> Task directions
With every picture left out, restate the listing below exactly as written.

> Extracted data
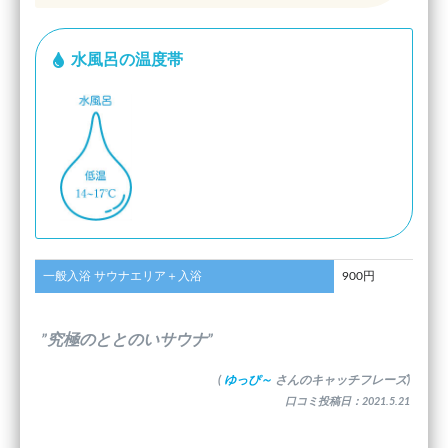
水風呂の温度帯
一般入浴 サウナエリア＋入浴
900円
”究極のととのいサウナ”
(
ゆっぴ～
さんのキャッチフレーズ)
口コミ投稿日：2021.5.21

> Result of the exercise
水風呂の温度帯
一般入浴 サウナエリア＋入浴
900円
”究極のととのいサウナ”
(
ゆっぴ～
さんのキャッチフレーズ)
口コミ投稿日：2021.5.21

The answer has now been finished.